[Screenshot grounding data]
********************

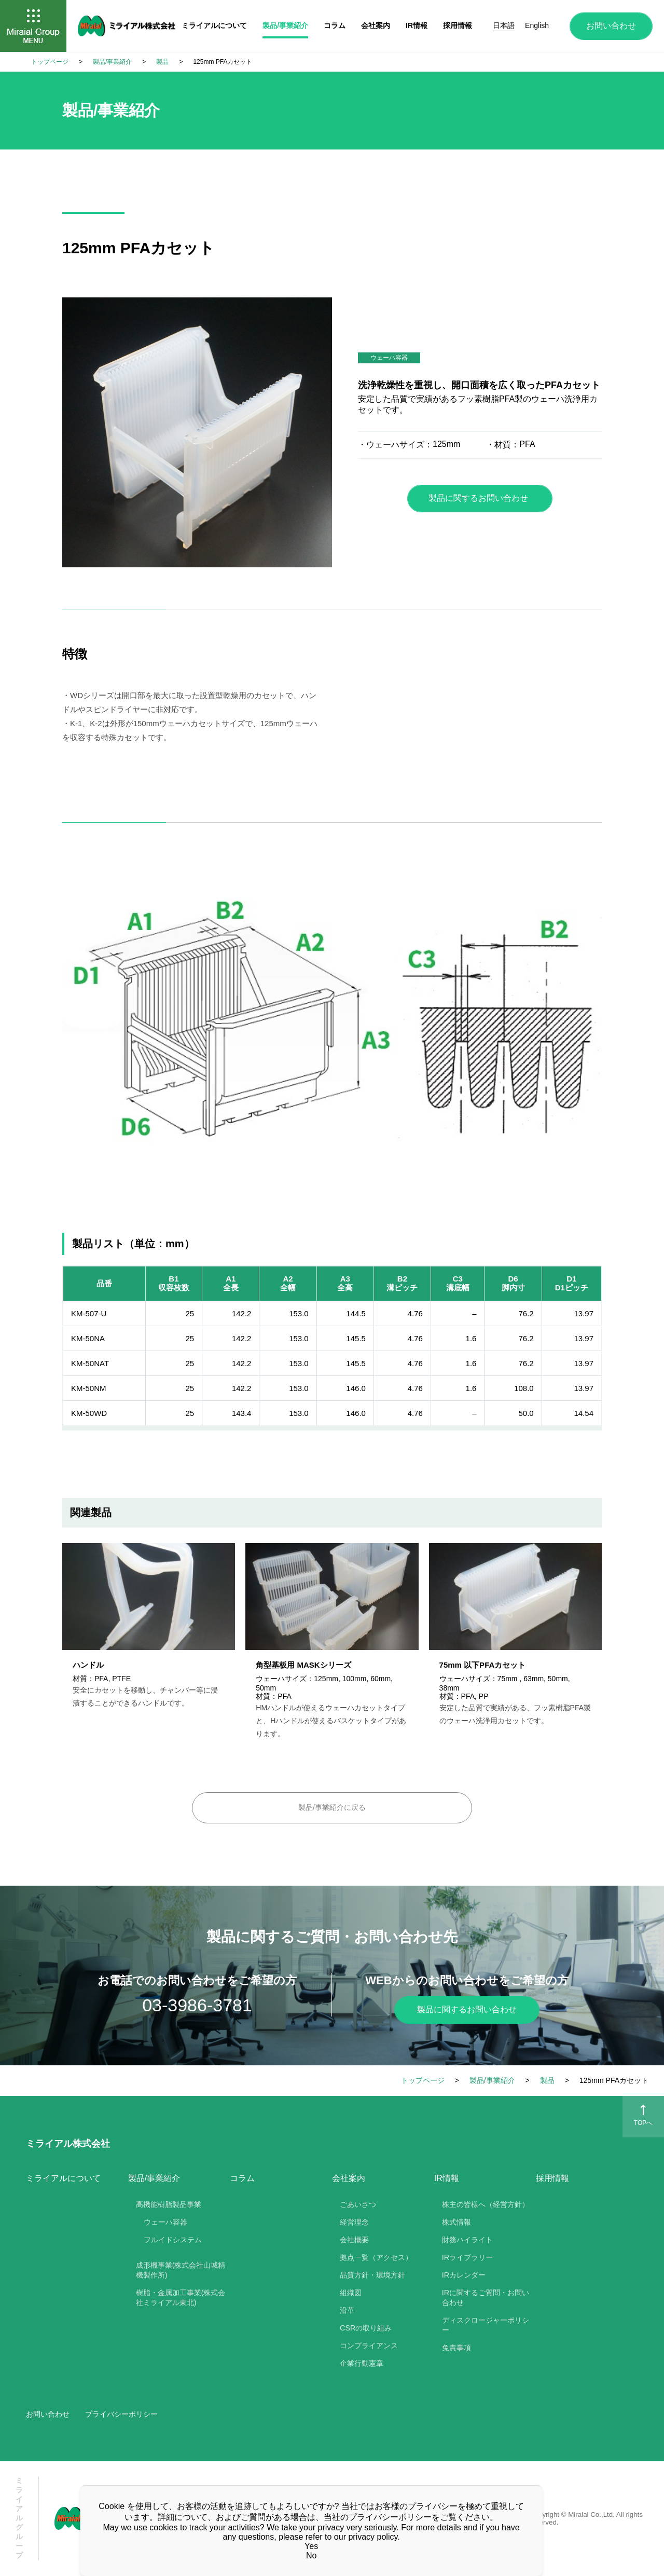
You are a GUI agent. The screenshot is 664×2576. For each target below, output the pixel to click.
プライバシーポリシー (121, 2414)
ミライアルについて (63, 2178)
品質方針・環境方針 (372, 2275)
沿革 (347, 2310)
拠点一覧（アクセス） (376, 2257)
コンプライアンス (369, 2345)
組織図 (351, 2292)
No (311, 2555)
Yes (311, 2546)
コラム (242, 2178)
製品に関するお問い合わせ (478, 498)
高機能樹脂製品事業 (168, 2204)
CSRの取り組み (366, 2328)
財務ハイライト (467, 2240)
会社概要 (354, 2240)
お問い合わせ (611, 25)
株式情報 (456, 2222)
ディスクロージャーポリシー (485, 2325)
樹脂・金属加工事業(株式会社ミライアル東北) (181, 2297)
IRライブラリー (467, 2257)
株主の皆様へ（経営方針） (485, 2204)
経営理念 (354, 2222)
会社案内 (375, 25)
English (537, 25)
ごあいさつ (358, 2204)
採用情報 (552, 2178)
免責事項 (456, 2347)
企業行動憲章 (361, 2363)
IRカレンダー (464, 2275)
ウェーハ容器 (165, 2222)
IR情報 (416, 25)
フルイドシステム (173, 2240)
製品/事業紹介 (285, 25)
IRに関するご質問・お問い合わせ (485, 2297)
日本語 (504, 25)
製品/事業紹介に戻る (332, 1807)
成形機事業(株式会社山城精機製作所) (181, 2270)
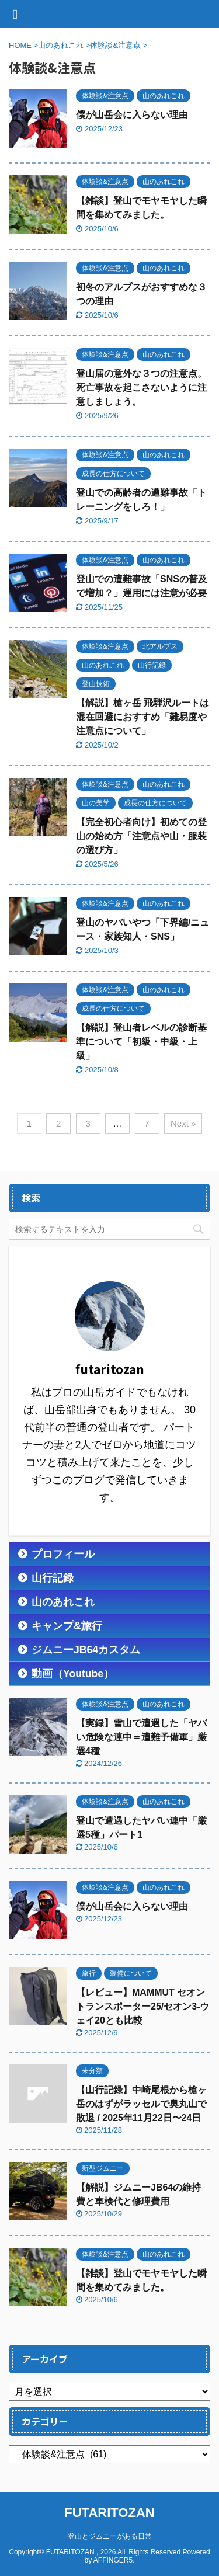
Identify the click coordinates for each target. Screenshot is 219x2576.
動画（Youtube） (73, 1674)
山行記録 (53, 1578)
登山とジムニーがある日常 (110, 2536)
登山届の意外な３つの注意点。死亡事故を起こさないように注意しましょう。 (141, 387)
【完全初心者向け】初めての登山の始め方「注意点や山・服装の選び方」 (141, 836)
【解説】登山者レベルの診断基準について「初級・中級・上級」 (141, 1042)
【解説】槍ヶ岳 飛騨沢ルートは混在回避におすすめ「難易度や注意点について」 (142, 717)
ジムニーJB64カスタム (86, 1650)
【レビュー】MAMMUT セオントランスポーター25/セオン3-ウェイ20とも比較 (142, 2006)
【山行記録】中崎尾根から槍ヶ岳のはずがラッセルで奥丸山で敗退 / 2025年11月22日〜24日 (141, 2104)
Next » (183, 1123)
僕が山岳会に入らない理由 (132, 115)
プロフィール (63, 1554)
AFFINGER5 (113, 2560)
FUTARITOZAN (109, 2512)
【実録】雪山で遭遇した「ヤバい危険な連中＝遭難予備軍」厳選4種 (141, 1737)
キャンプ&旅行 (67, 1626)
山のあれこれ (63, 1602)
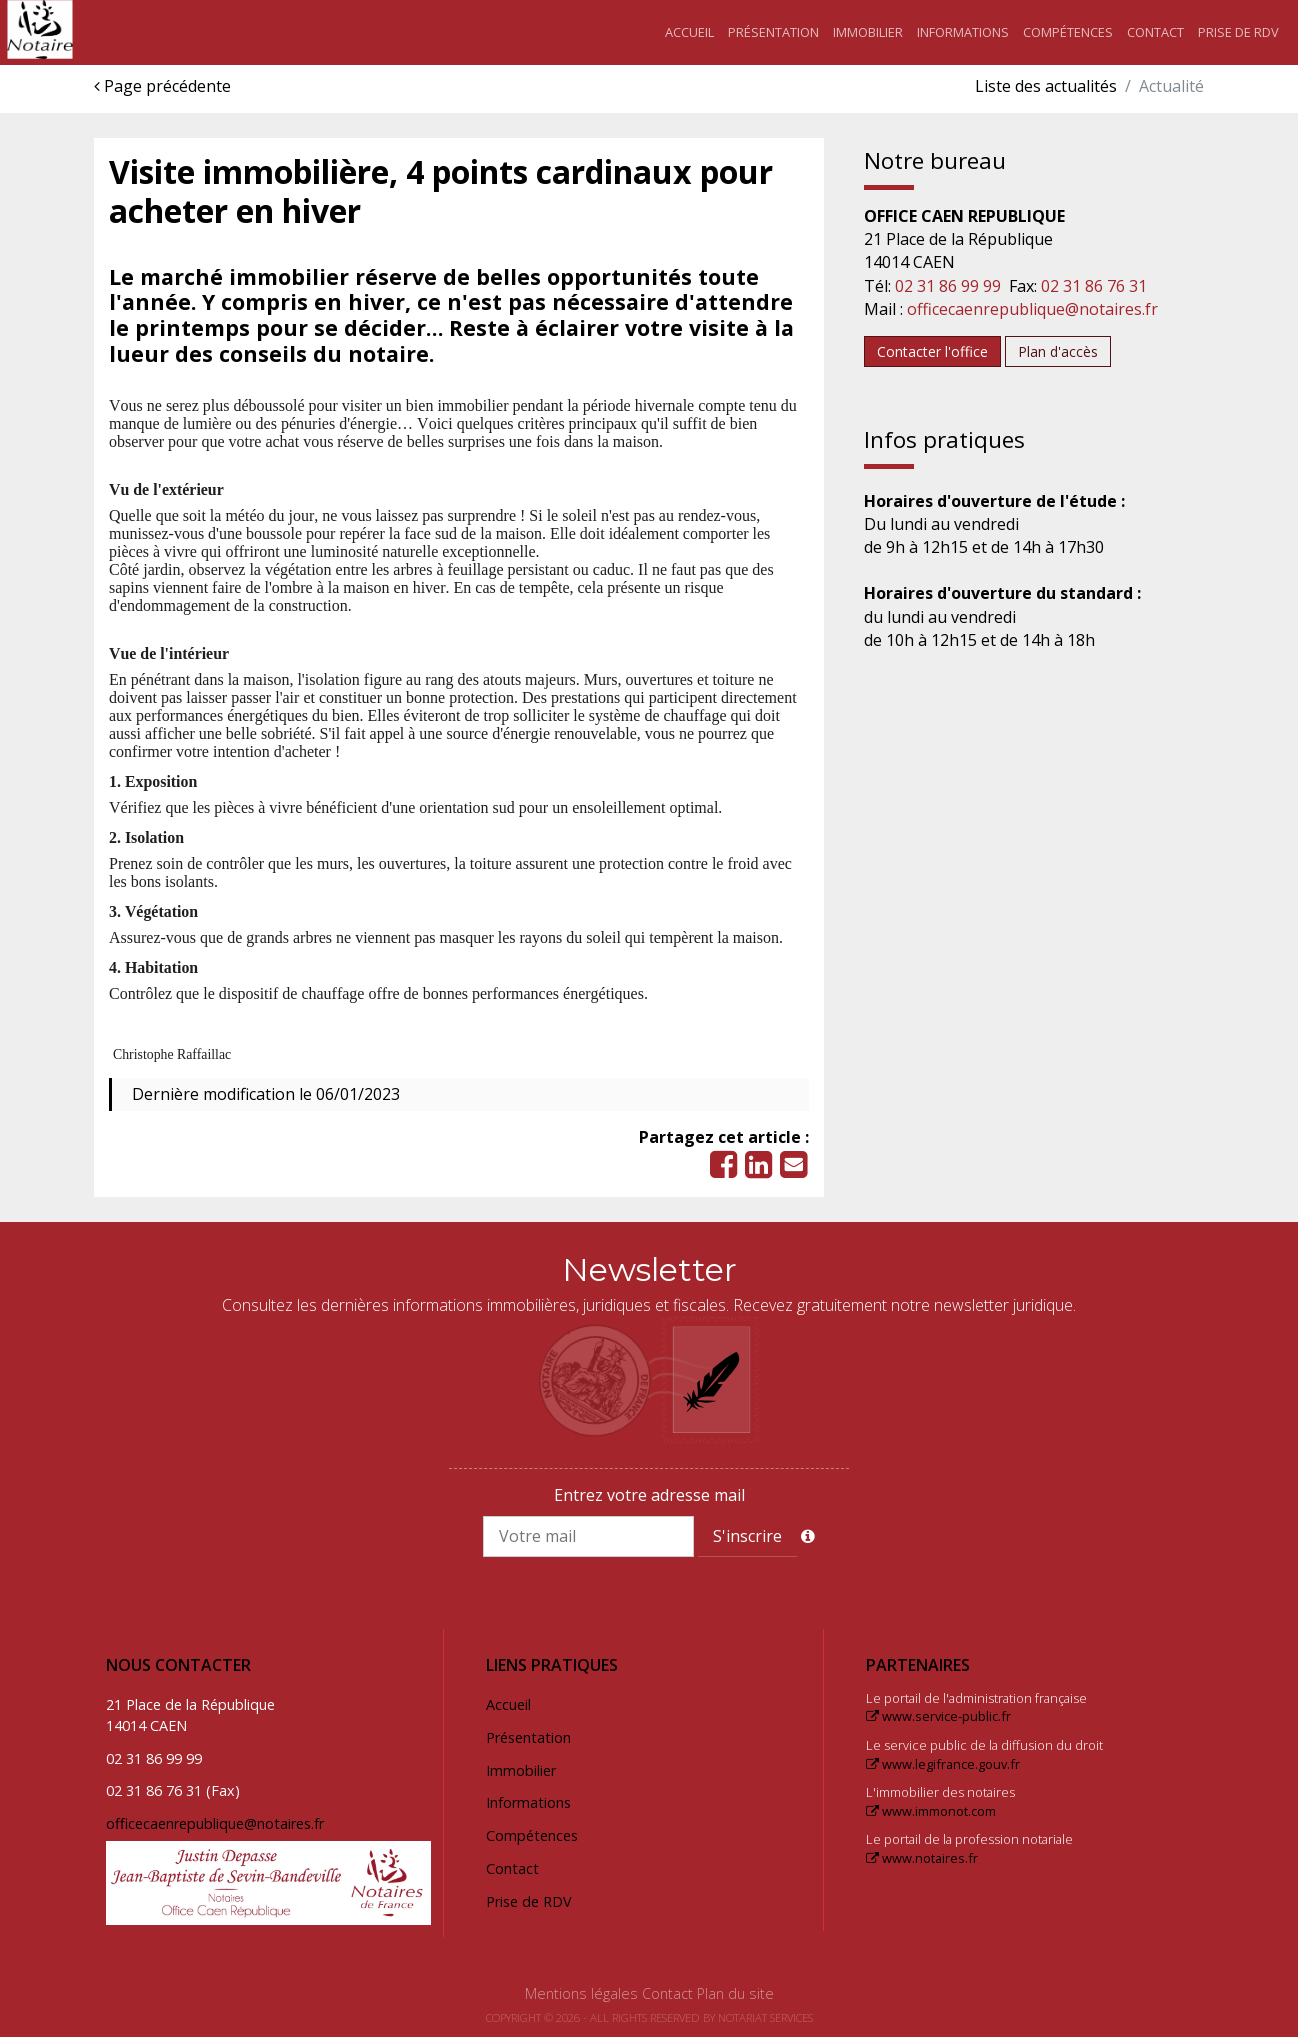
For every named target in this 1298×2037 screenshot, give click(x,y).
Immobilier (868, 32)
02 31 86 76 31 (1094, 286)
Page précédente (162, 86)
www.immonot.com (931, 1811)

********************

=== ACTION ITEM ===
With pictures left out, repeat exactly the lines from the line bearing "2025年11月22日〜24日 (141, 2104)" through the final line of the records above.

=== RESULT OF THIS TASK ===
【山行記録】中崎尾根から槍ヶ岳のはずがラッセルで奥丸山で敗退 / 2025年11月22日〜24日 (141, 2104)
Next » (183, 1123)
僕が山岳会に入らない理由 (132, 115)
プロフィール (63, 1554)
AFFINGER5 (113, 2560)
FUTARITOZAN (109, 2512)
【実録】雪山で遭遇した「ヤバい危険な連中＝遭難予備軍」厳選4種 (141, 1737)
キャンプ&旅行 (67, 1626)
山のあれこれ (63, 1602)
For every named target in this 1298×2037 screenshot, give click(x,y).
Immobilier (868, 32)
02 31 86 76 31 (1094, 286)
Page précédente (162, 86)
www.immonot.com (931, 1811)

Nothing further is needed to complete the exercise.